How to plot text clusters?

There are several moving pieces to this question:

  1. How to vectorize text to data that kmeans clustering can understand
  2. How to plot clusters in two dimensional space
  3. How to label plots by source sentence

My solution follows a very common approach, which is to use the kmeans labels as colors for the scatter plot. (The kmeans values after fitting are just 0,1,2,3, and 4, indicating which arbitrary group each sentence was assigned to. The output is in the same order as the original samples.) Regarding how to get the points into two dimensional space, I use Principal Component Analysis (PCA). Note that I perform kmeans clustering on the full data, not the dimension-reduced output. I then use matplotlib's ax.annotate() to decorate my plot with the original sentences. (I also make the graph bigger so there's space between the points.) I can comment this further upon request.

import pandas as pd
import re
from sklearn.decomposition import PCA
from sklearn.feature_extraction.text import CountVectorizer
from sklearn.cluster import KMeans
import matplotlib.pyplot as plt

x = ['this is very good show' , 'i had a great time on my school trip', 'such a boring movie', 'Springbreak was amazing', 'You are wrong', 'This food is so tasty', 'I had so much fun last night', 'This is crap', 'I had a bad time last month',
    'i love this product' , 'this is an amazing item', 'this food is delicious', 'I had a great time last night', 'thats right',
     'this is my favourite restaurant' , 'i love this food, its so good', 'skiing is the best sport', 'what is this', 'this product has a lot of bugs',
     'I love basketball, its very dynamic' , 'its a shame that you missed the trip', 'game last night was amazing', 'Party last night was so boring',
     'such a nice song' , 'this is the best movie ever', 'hawaii is the best place for trip','how that happened','This is my favourite band',
     'I cant believe that you did that', 'Why are you doing that, I do not gete it', 'this is tasty', 'this song is amazing']

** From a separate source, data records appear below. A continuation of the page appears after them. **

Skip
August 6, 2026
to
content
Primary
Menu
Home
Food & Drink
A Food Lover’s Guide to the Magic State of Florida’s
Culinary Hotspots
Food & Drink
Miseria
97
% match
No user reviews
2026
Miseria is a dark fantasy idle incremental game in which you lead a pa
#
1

cv = CountVectorizer(analyzer = 'word', max_features = 5000, lowercase=True, preprocessor=None, tokenizer=None, stop_words = 'english')  
vectors = cv.fit_transform(x)
kmeans = KMeans(n_clusters = 5, init = 'k-means++', random_state = 0)
kmean_indices = kmeans.fit_predict(vectors)

pca = PCA(n_components=2)
scatter_plot_points = pca.fit_transform(vectors.toarray())

colors = ["r", "b", "c", "y", "m" ]

x_axis = [o[0] for o in scatter_plot_points]
y_axis = [o[1] for o in scatter_plot_points]
fig, ax = plt.subplots(figsize=(20,10))

ax.scatter(x_axis, y_axis, c=[colors[d] for d in kmean_indices])

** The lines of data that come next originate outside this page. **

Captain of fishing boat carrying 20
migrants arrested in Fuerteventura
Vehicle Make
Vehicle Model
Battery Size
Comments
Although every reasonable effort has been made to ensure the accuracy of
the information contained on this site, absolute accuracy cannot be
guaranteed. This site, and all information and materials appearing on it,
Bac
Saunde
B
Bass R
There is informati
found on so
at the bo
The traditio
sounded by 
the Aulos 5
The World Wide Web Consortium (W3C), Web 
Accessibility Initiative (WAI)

for i, txt in enumerate(x):
    ax.annotate(txt, (x_axis[i], y_axis[i]))

enter image description here


As per the documentation of matplotlib.pyplot.scatter takes an array as in input but in your case x[y_kmeans == a,b] you are feeding in a sparse matrix, so you need to convert it into an numpy array using .toarray() method. I have modified your code below:

Modification

plt.scatter(x[y_kmeans == 0,0].toarray(), x[y_kmeans==0,1].toarray(), s = 15, c= 'red', label = 'Cluster_1')
plt.scatter(x[y_kmeans == 1,0].toarray(), x[y_kmeans==1,1].toarray(), s = 15, c= 'blue', label = 'Cluster_2')
plt.scatter(x[y_kmeans == 2,0].toarray(), x[y_kmeans==2,1].toarray(), s = 15, c= 'green', label = 'Cluster_3')
plt.scatter(x[y_kmeans == 3,0].toarray(), x[y_kmeans==3,1].toarray(), s = 15, c= 'cyan', label = 'Cluster_4')
plt.scatter(x[y_kmeans == 4,0].toarray(), x[y_kmeans==4,1].toarray(), s = 15, c= 'magenta', label = 'Cluster_5')

Output

enter image description here

Hope this helps!